[Collected data]
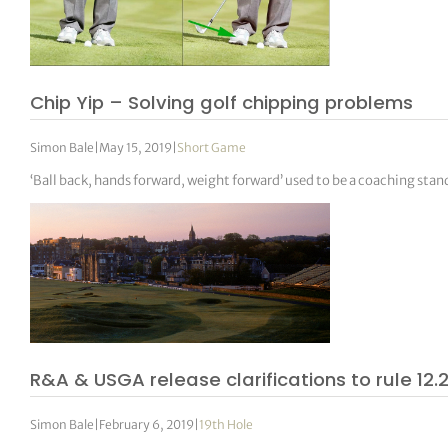
Chip Yip – Solving golf chipping problems
Simon Bale
|
May 15, 2019
|
Short Game
‘Ball back, hands forward, weight forward’ used to be a coaching sta
R&A & USGA release clarifications to rule 12.
Simon Bale
|
February 6, 2019
|
19th Hole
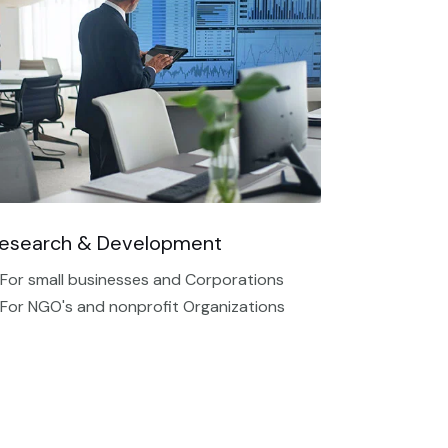
esearch & Development
 For small businesses and Corporations
 For NGO's and nonprofit Organizations​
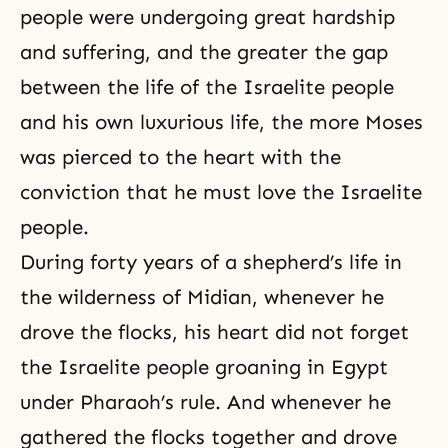
people were undergoing great hardship
and suffering, and the greater the gap
between the life of the Israelite people
and his own luxurious life, the more Moses
was pierced to the heart with the
conviction that he must love the Israelite
people.
During forty years of a shepherd’s life in
the wilderness of Midian, whenever he
drove the flocks, his heart did not forget
the Israelite people groaning in Egypt
under Pharaoh’s rule. And whenever he
gathered the flocks together and drove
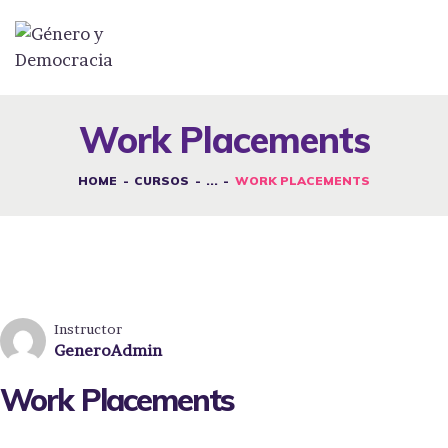
DESAFÍOS
SERVICIOS G&D
Work Placements
SPOT G&D
HOME
CURSOS
...
WORK PLACEMENTS
NOSOTRAS
CONTACTO
INICIAR SESIÓN
Instructor
GeneroAdmin
Work Placements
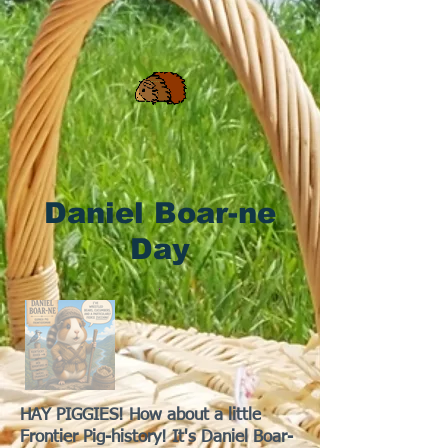
Daniel Boar-ne
Day
HAY PIGGIES! How about a little
Frontier Pig-history! It's Daniel Boar-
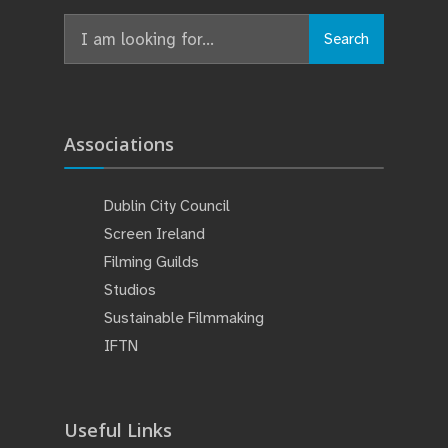
Search
Associations
Dublin City Council
Screen Ireland
Filming Guilds
Studios
Sustainable Filmmaking
IFTN
Useful Links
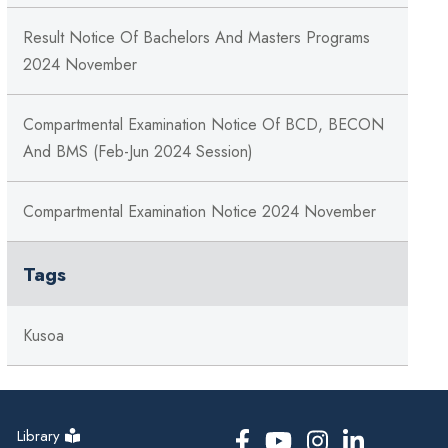
Result Notice Of Bachelors And Masters Programs
2024 November
Compartmental Examination Notice Of BCD, BECON
And BMS (Feb-Jun 2024 Session)
Compartmental Examination Notice 2024 November
Tags
Kusoa
Library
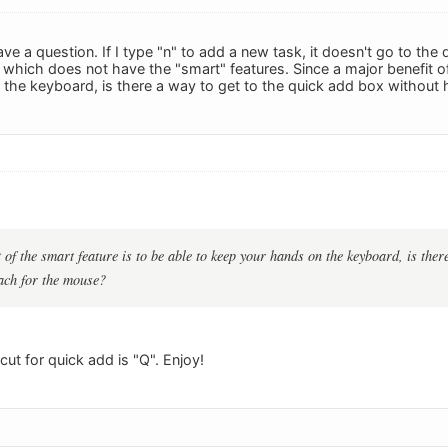
have a question. If I type "n" to add a new task, it doesn't go to the
which does not have the "smart" features. Since a major benefit of 
the keyboard, is there a way to get to the quick add box without 
 of the smart feature is to be able to keep your hands on the keyboard, is ther
ach for the mouse?
ut for quick add is "Q". Enjoy!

__Description of the task__. Retype the records verbatim, excluding each image they hold.

__Exercise result__.
Chip Yip – Solving golf chipping problems
Simon Bale
|
May 15, 2019
|
Short Game
‘Ball back, hands forward, weight forward’ used to be a coaching sta
R&A & USGA release clarifications to rule 12.
Simon Bale
|
February 6, 2019
|
19th Hole
esearch & Development
 For small businesses and Corporations
 For NGO's and nonprofit Organizations​
people were undergoing great hardship
and suffering, and the greater the gap
between the life of the Israelite people
and his own luxurious life, the more Moses
was pierced to the heart with the
conviction that he must love the Israelite
people.
During forty years of a shepherd’s life in
the wilderness of Midian, whenever he
drove the flocks, his heart did not forget
the Israelite people groaning in Egypt
under Pharaoh’s rule. And whenever he
gathered the flocks together and drove
DESAFÍOS
SERVICIOS G&D
Work Placements
SPOT G&D
HOME
CURSOS
...
WORK PLACEMENTS
NOSOTRAS
CONTACTO
INICIAR SESIÓN
Instructor
GeneroAdmin
Work Placements
Daniel Boar-ne
Day
HAY PIGGIES! How about a little
Frontier Pig-history! It's Daniel Boar-
Search
Associations
Dublin City Council
Screen Ireland
Filming Guilds
Studios
Sustainable Filmmaking
IFTN
Useful Links
Result Notice Of Bachelors And Masters Programs
2024 November
Compartmental Examination Notice Of BCD, BECON
And BMS (Feb-Jun 2024 Session)
Compartmental Examination Notice 2024 November
Tags
Kusoa
Library
have a question. If I type "n" to add a new task, it doesn't go to the
which does not have the "smart" features. Since a major benefit of 
the keyboard, is there a way to get to the quick add box without 
 of the smart feature is to be able to keep your hands on the keyboard, is ther
ach for the mouse?
ut for quick add is "Q". Enjoy!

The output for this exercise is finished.